COVID Parties: Yes, They Are Real and Wildly Dangerous


Image via Shutterstock

By Araceli Cruz

July 2, 2020

As coronavirus cases continue to rise, a new trend — “COVID parties” — is making matters worse. This dangerous practice is becoming a trend across the nation.

This week, local officials in Alabama report that young people, including college students, are hosting “COVID parties.” The intention of the party would be to invite someone (or multiple people) who already have tested positive to the coronavirus, and whoever contracts the fatal virus from them wins money.

On June 30, Tuscaloosa, Alabama Fire Chief Randy Smith discussed the shocking trend during a Tuscaloosa city council meeting, saying that his team researched the situation after more young people were admitted to the hospital with the virus. 

Related: Bars Are Giant Petri Dishes for COVID-19. That’s Why States Are Closing Them Down Again.

We thought that was kind of a rumor at first,” said Smith, who is heading the city of Tuscaloosa’s Incident Command team in response to the coronavirus, according to USA Today. “We did some additional research. Not only did the doctors’ offices help confirm it, but the state confirmed they also had the same information.”

In an interview with ABC News, Tuscaloosa City Councilor Sonya McKinstry said that young people would prove they contracted COVID-19 by showing their friends a doctor’s note. The winner would get the money collected at the party. 

“They put money in a pot and they try to get COVID. Whoever gets COVID first gets the pot. It makes no sense,” McKinstry said. “They’re intentionally doing it.

RELATED: Arizona, Florida, and Texas See a Surge in COVID Cases. Now Their Governors Are Singing a Different Tune.

Officials in Alabama did not disclose information about the individuals involved or how many people had been infected. On June 29, Alabama, according to the New York Times, reported their most significant spike with 1,734 new cases.

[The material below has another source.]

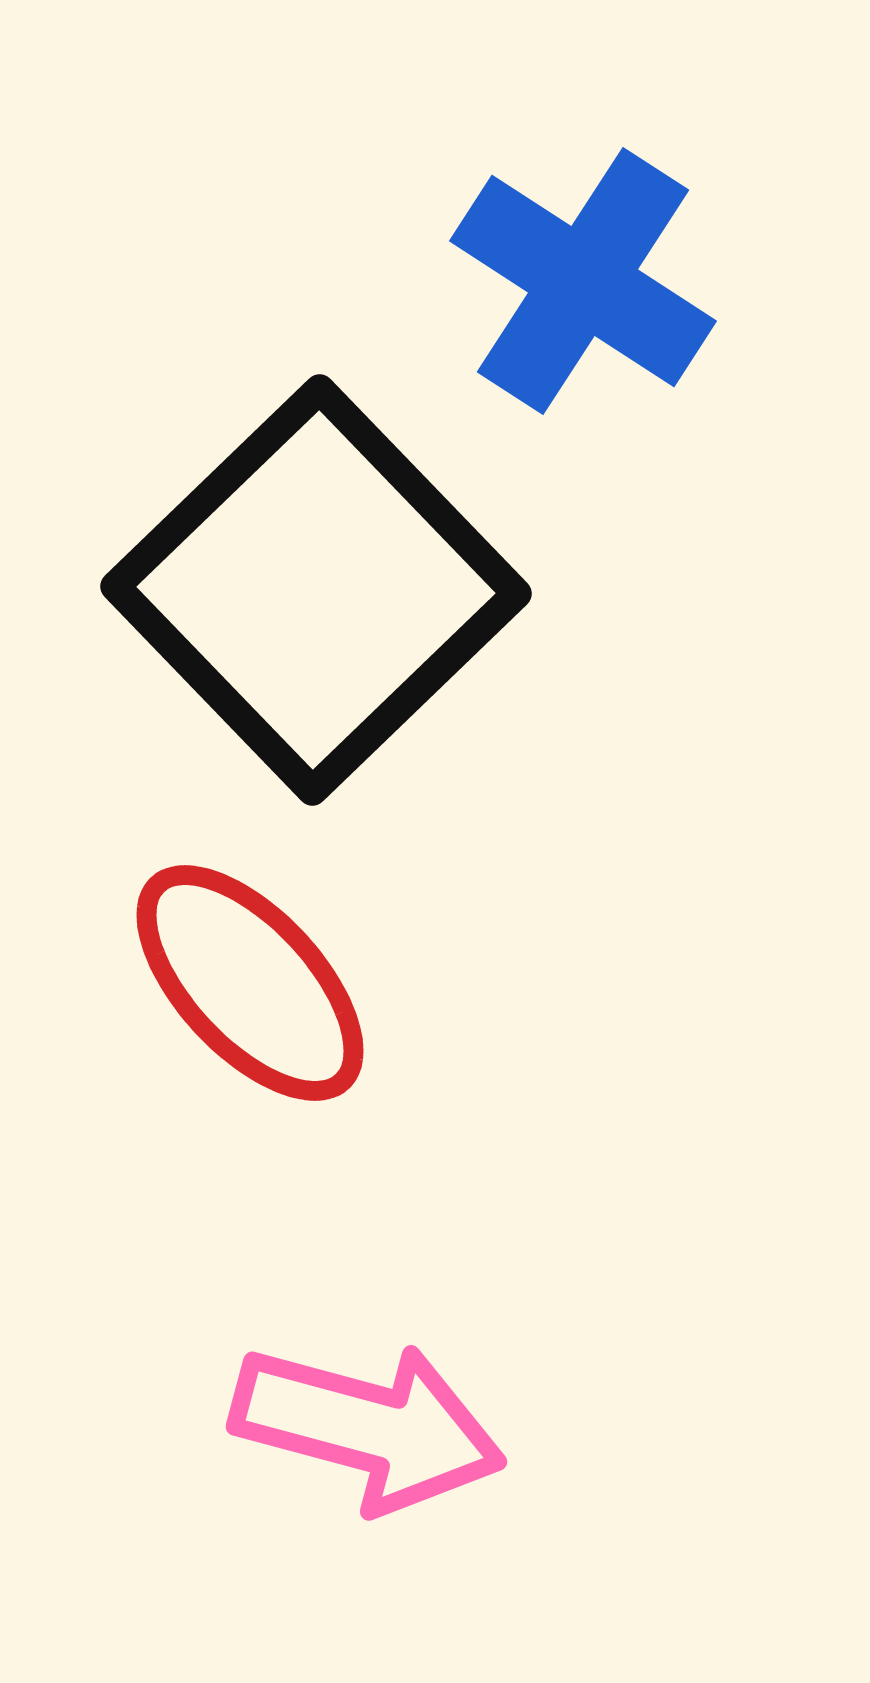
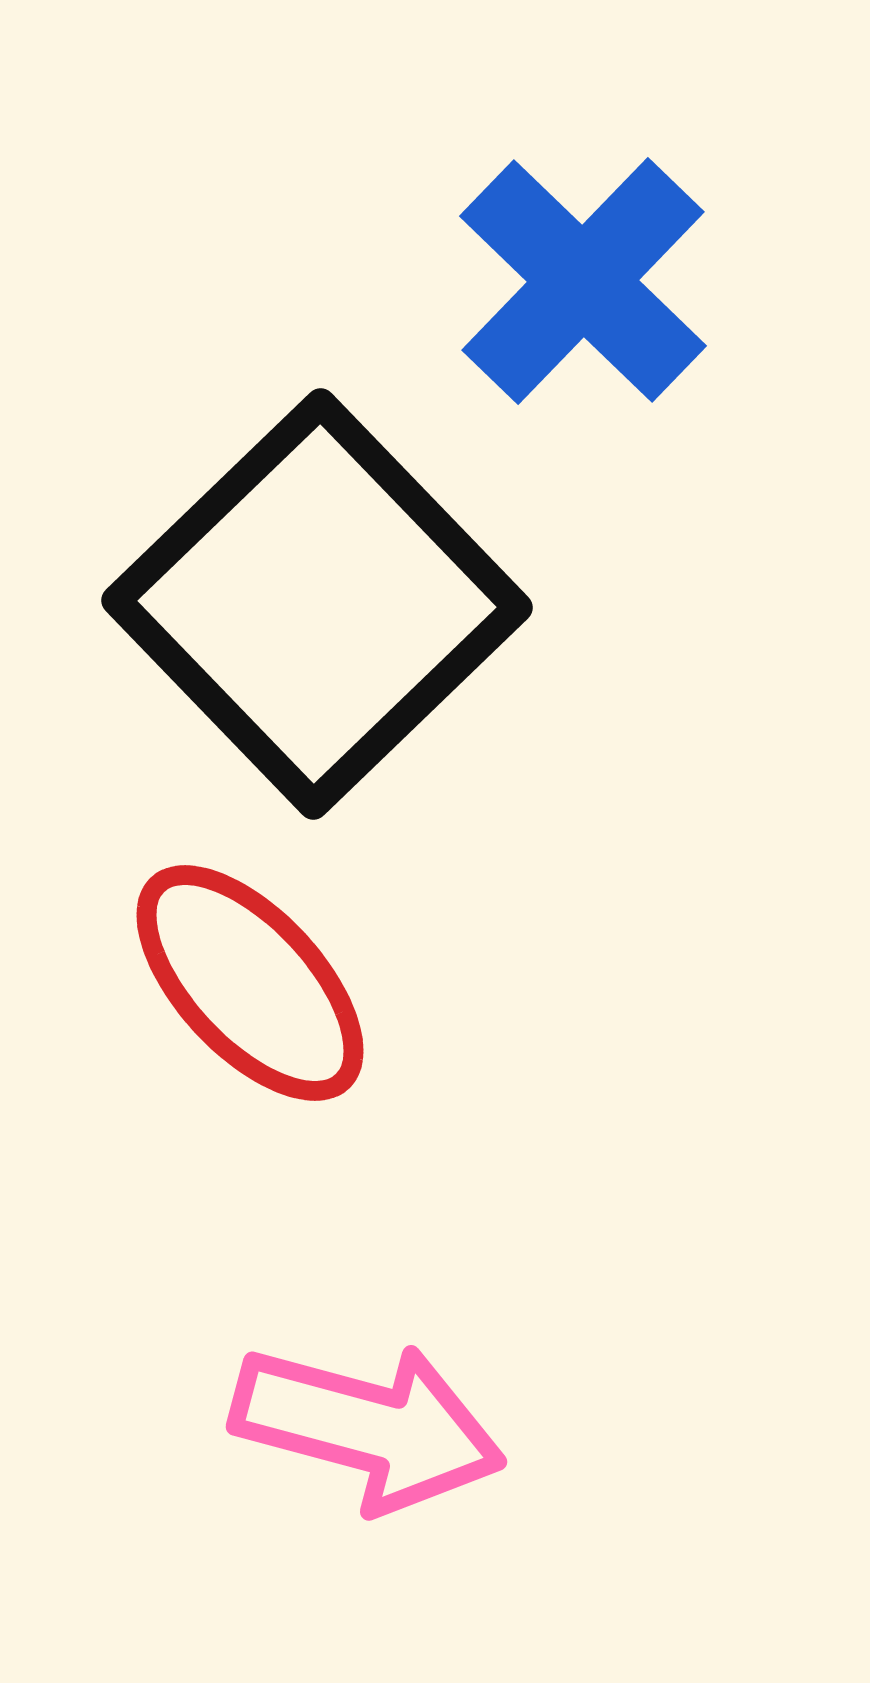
blue cross: rotated 11 degrees clockwise
black square: moved 1 px right, 14 px down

As of today, Alabama has had 38,962 cases of coronavirus, and 972 people have died

Elsewhere in the country, people continue to host house parties despite violating state laws about large gatherings, which have led to multiple groups of people getting COVID-19. 

Officials in Rockland County, New York reported that on June 17, people got COVID-19 at a house party. The event had at least 100 guests, which violated state laws about the limit to social gatherings, may not have had the same intention as the “covid party” in Tuscaloosa, Alabama. However, at least one guest did show symptoms and attended the party anyway. He tested positive for COVID-19 later, and other guests did so as well. Rockland County also said some of these infected guests attended other parties in the area around the same time. 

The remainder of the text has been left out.